Exercise description ::
Each line from the one containing "Mask every instance" through the last line of the material below is to be transcribed exactly, with nothing else included.

Available data ::
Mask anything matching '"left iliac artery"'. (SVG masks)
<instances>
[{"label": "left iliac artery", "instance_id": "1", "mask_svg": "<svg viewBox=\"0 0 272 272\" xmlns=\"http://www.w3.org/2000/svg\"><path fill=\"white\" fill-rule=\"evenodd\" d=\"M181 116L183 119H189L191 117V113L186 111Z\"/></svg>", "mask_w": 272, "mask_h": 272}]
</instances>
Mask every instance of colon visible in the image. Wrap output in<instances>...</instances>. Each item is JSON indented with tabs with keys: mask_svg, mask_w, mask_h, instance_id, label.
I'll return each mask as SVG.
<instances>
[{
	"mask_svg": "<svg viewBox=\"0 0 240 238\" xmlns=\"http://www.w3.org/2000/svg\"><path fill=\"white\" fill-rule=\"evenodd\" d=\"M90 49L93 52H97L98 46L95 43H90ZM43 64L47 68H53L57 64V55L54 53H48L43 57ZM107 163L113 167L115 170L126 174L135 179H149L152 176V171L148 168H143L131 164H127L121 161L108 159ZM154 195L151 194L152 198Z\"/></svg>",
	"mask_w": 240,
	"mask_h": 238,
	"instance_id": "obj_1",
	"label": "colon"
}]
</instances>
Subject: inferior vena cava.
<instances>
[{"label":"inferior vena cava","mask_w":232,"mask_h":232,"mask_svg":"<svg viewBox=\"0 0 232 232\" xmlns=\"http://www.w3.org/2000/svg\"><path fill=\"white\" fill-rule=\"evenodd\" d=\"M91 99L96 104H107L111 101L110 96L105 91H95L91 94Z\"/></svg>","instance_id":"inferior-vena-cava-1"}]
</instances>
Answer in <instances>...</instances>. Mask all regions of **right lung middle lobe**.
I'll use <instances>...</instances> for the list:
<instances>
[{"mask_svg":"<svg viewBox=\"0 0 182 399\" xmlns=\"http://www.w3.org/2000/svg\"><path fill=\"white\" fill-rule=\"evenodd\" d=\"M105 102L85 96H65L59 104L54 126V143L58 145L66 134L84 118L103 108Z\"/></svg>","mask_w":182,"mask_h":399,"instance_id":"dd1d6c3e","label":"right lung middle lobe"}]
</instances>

Solution to this problem ::
Mask every instance of colon visible in the image. Wrap output in<instances>...</instances>. Each item is JSON indented with tabs with keys: mask_svg, mask_w, mask_h, instance_id, label.
I'll return each mask as SVG.
<instances>
[{
	"mask_svg": "<svg viewBox=\"0 0 240 238\" xmlns=\"http://www.w3.org/2000/svg\"><path fill=\"white\" fill-rule=\"evenodd\" d=\"M90 49L93 52H97L98 46L95 43H90ZM43 64L47 68H53L57 64V55L54 53H48L43 57ZM107 163L113 167L115 170L126 174L135 179H149L152 176V171L148 168H143L131 164H127L121 161L108 159ZM154 195L151 194L152 198Z\"/></svg>",
	"mask_w": 240,
	"mask_h": 238,
	"instance_id": "obj_1",
	"label": "colon"
}]
</instances>
Subject: inferior vena cava.
<instances>
[{"label":"inferior vena cava","mask_w":232,"mask_h":232,"mask_svg":"<svg viewBox=\"0 0 232 232\" xmlns=\"http://www.w3.org/2000/svg\"><path fill=\"white\" fill-rule=\"evenodd\" d=\"M91 99L96 104H107L111 101L110 96L105 91H95L91 94Z\"/></svg>","instance_id":"inferior-vena-cava-1"}]
</instances>
Answer in <instances>...</instances>. Mask all regions of **right lung middle lobe**.
I'll use <instances>...</instances> for the list:
<instances>
[{"mask_svg":"<svg viewBox=\"0 0 182 399\" xmlns=\"http://www.w3.org/2000/svg\"><path fill=\"white\" fill-rule=\"evenodd\" d=\"M105 102L85 96H65L59 104L54 126V143L58 145L66 134L84 118L103 108Z\"/></svg>","mask_w":182,"mask_h":399,"instance_id":"dd1d6c3e","label":"right lung middle lobe"}]
</instances>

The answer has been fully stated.